◆ Task goal:
When you reach the line with "Skansen lyser op" in the records below, begin transcribing exactly and continue up to and including the line with "Lebensmitteln aus der", leaving out every picture.

◆ Extracted entries:
_ _ _ _

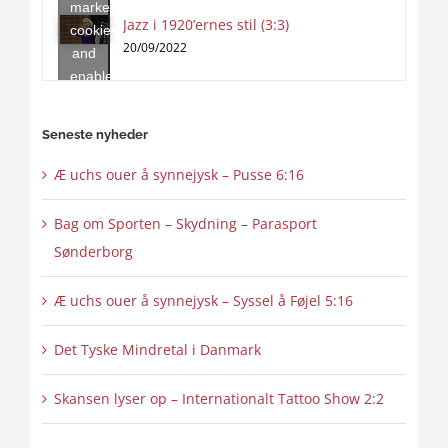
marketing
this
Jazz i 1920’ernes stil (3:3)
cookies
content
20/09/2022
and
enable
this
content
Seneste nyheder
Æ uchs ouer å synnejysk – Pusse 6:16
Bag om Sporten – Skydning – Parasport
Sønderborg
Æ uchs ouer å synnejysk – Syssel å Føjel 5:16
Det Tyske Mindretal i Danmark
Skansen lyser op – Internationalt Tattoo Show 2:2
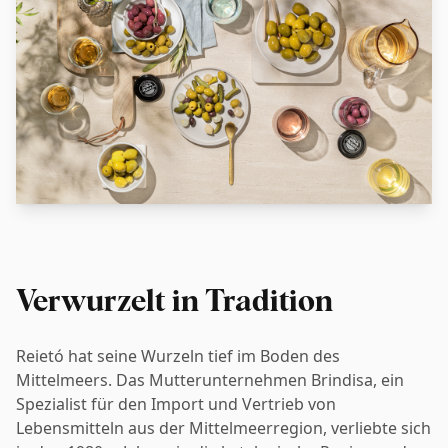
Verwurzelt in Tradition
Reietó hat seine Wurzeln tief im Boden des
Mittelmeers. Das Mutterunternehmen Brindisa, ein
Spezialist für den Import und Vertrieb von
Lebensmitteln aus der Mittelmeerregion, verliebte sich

_ _ _ _

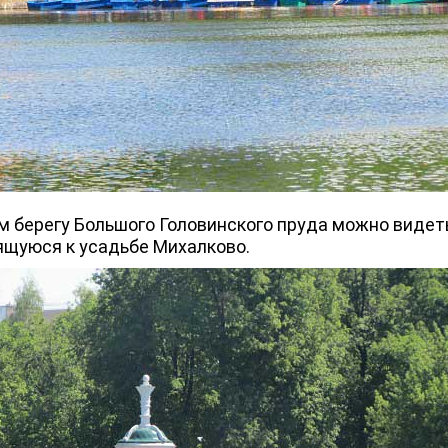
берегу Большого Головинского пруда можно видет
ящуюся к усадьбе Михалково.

_ _ _ _

◆ Your response:
Skansen lyser op – Internationalt Tattoo Show 2:2
Verwurzelt in Tradition
Reietó hat seine Wurzeln tief im Boden des
Mittelmeers. Das Mutterunternehmen Brindisa, ein
Spezialist für den Import und Vertrieb von
Lebensmitteln aus der Mittelmeerregion, verliebte sich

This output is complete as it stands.